*** Begin section ***
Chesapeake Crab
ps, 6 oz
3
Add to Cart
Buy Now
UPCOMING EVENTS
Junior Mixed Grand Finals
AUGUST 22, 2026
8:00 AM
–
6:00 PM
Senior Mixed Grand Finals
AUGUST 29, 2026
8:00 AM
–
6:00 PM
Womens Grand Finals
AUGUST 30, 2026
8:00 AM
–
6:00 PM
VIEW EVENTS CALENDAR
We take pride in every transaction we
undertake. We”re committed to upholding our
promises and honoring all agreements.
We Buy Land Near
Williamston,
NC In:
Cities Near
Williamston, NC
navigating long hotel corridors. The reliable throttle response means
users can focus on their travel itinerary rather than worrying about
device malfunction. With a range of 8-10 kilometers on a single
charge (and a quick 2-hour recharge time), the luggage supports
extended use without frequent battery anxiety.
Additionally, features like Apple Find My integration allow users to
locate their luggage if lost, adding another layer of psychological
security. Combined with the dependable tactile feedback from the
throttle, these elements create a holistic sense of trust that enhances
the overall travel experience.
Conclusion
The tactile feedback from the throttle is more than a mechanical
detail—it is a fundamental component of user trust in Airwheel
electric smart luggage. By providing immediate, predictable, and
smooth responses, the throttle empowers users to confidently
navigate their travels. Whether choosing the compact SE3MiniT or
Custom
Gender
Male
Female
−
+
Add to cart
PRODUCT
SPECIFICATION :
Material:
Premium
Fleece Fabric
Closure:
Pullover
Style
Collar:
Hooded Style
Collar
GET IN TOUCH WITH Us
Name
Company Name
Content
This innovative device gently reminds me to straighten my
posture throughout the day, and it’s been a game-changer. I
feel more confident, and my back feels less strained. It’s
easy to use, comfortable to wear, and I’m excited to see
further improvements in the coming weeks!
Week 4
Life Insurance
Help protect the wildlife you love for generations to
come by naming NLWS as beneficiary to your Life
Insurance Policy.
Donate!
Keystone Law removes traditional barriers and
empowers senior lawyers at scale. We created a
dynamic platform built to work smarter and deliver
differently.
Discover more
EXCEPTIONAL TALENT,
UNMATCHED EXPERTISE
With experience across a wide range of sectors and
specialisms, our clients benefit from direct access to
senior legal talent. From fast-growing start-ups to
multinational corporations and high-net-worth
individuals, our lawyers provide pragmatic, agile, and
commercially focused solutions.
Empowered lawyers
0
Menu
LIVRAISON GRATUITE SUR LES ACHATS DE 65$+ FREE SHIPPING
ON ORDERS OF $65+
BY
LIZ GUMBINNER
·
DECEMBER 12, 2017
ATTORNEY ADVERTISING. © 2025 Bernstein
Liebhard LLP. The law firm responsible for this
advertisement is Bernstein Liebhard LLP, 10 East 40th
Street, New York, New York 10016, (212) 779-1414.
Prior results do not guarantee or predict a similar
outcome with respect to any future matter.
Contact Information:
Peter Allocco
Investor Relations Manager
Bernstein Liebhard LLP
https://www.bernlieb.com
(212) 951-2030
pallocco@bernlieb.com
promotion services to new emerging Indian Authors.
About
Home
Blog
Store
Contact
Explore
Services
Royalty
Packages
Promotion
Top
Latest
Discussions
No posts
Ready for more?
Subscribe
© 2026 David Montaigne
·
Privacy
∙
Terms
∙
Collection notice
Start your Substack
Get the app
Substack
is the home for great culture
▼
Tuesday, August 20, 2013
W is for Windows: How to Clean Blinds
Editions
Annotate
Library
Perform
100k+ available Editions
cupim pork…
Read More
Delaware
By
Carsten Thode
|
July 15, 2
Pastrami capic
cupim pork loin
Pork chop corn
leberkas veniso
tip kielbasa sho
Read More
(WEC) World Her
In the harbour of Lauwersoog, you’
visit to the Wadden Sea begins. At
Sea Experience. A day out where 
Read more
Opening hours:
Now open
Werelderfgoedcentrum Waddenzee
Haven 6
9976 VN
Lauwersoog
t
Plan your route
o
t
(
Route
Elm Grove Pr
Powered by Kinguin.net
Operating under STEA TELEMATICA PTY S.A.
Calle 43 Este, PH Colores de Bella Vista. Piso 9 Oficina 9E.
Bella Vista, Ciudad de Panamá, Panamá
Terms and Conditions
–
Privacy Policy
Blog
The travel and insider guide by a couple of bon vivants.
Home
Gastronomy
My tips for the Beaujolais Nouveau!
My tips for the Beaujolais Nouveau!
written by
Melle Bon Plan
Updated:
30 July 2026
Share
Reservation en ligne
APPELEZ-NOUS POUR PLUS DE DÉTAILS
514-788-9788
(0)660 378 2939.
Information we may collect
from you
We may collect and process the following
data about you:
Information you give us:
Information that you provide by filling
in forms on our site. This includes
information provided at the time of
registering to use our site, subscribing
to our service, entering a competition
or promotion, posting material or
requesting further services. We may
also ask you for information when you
*** End section ***
→ **DIRECTIONS**:
How many of the lines above hold the word "Bella"? State that number and nothing else.

→ **THE ANSWER**:
2